Он воздвигнут на берегу Рюны (некогда, в средние века, она, вероятно, была широкой и полноводной рекой), на уступе отвесной скалы, которая нависает над ним всей своей громадой с севера. Эта скала в полном смысле слова неприступна со всех сторон. И я уверен, что пришлось возводить искусственную насыпь для сооружения единственной дороги, ведущей к каменистой площадке уступа, где задумано было построить укрепленный замок с примыкающим к нему городищем.
На противоположном берегу Рюны, как раз против Мальвиля, возвышался другой замок — Рузи, тоже феодальная крепость, но крепость изящная, ее удачно расположенные невысокие круглые башни, где даже галереи с бойницами казались кружевным орнаментом, ласкали глаз и не только защищали, но и украшали замок.
Стоило взглянуть на Рузи, как сразу становилось ясным, что Мальвиль — чужак в этих краях.

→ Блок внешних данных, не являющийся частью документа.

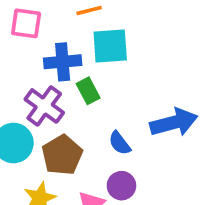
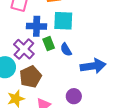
blue semicircle: (120, 143) -> (66, 50), moved
purple circle: (121, 186) -> (74, 96), moved

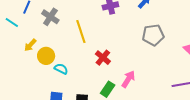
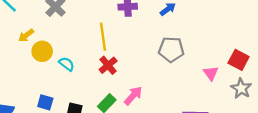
yellow line: (81, 32) -> (103, 37), moved
cyan semicircle: (61, 69) -> (67, 64), moved

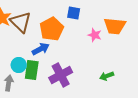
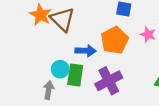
orange pentagon: (52, 29) -> (115, 40), moved
blue arrow: (41, 49) -> (86, 51), turned 30

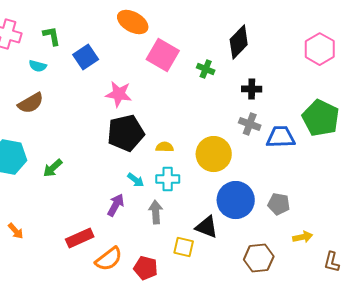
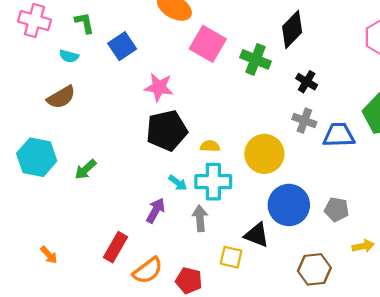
green cross: (206, 69) -> (256, 59), size x1.5
black cross: (252, 89) -> (307, 82), turned 30
cyan cross: (168, 179) -> (213, 182), size x1.4
orange arrow: (16, 231) -> (49, 255), moved
red rectangle: (80, 238) -> (116, 247), turned -36

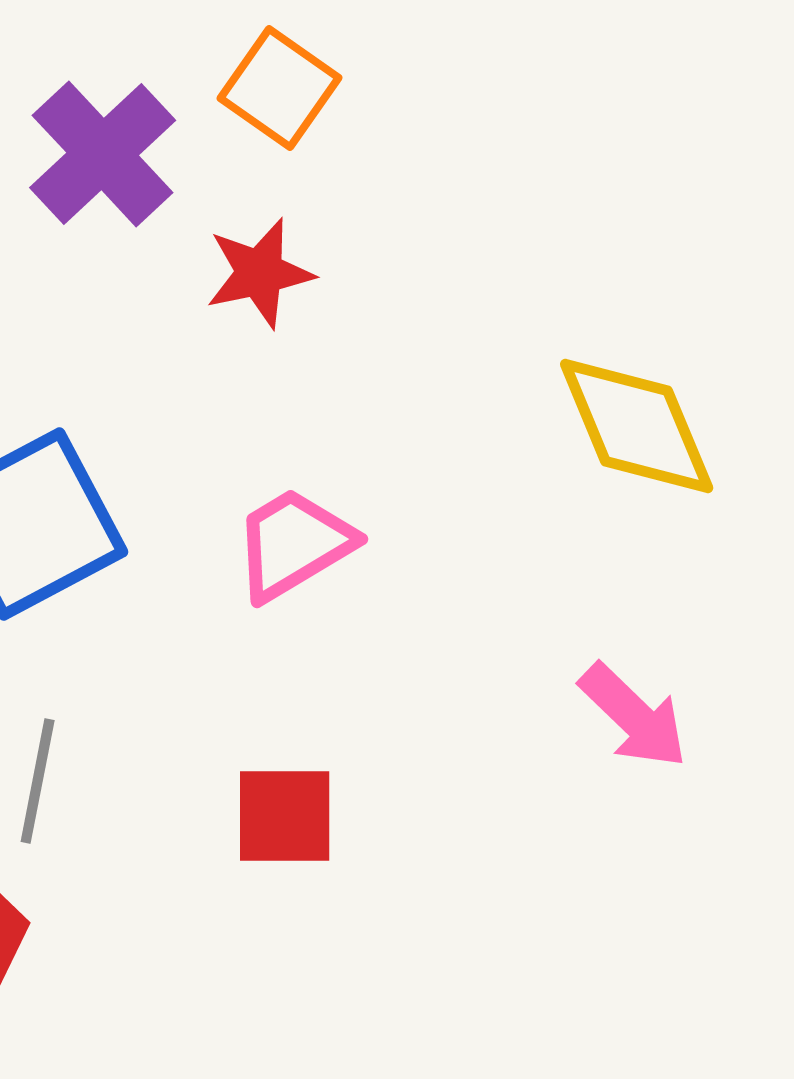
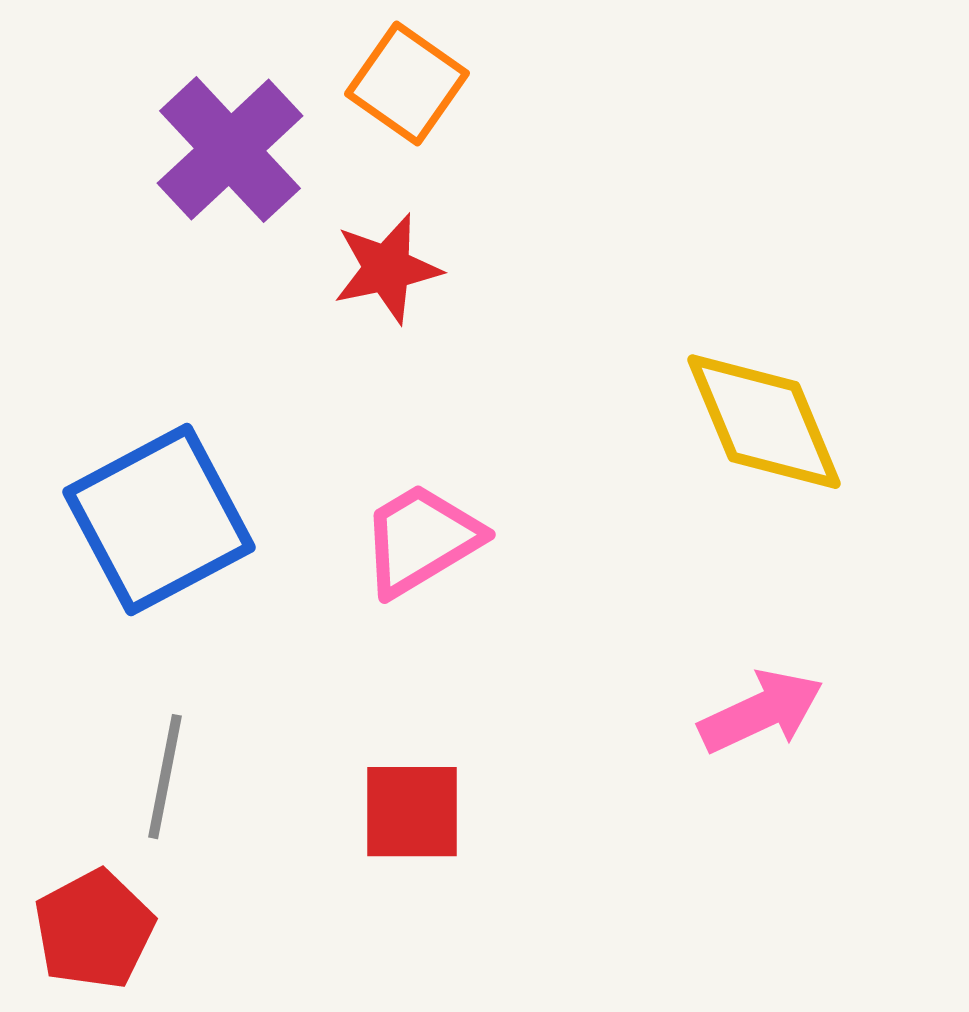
pink arrow: (634, 716) -> (761, 712), turned -69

Хотя камни, из которого сложены его стены, были добыты в местных карьерах, но его архитектурный стиль явно вывезен издалека. Мальвиль — английский замок. Он был построен захватчиками-англичанами во время Столетней войны и служил пристанищем Черному принцу[8].
Можно представить себе, как понравился этот солнечный край англичанам, вырвавшимся из своих туманов, и как им пришлись по душе его виноградные вина и темноволосые девушки. Всеми силами они старались удержаться на нашей земле. Это чувствуется и в архитектуре Мальвиля. Мальвиль был задуман и построен англичанами как замок-крепость: укрывшись за его неприступными стенами, горсточка вооруженных захватчиков могла держать в повиновении весь обширный край.
Тут нет и в помине изящества и плавных линий. Тут все подчинено строгой необходимости. Взять хотя бы въезд в крепость. В замок Рузи ведет сводчатая, изящно выгнутая арка безупречных пропорций, с прелестными круглыми башенками по обеим сторонам.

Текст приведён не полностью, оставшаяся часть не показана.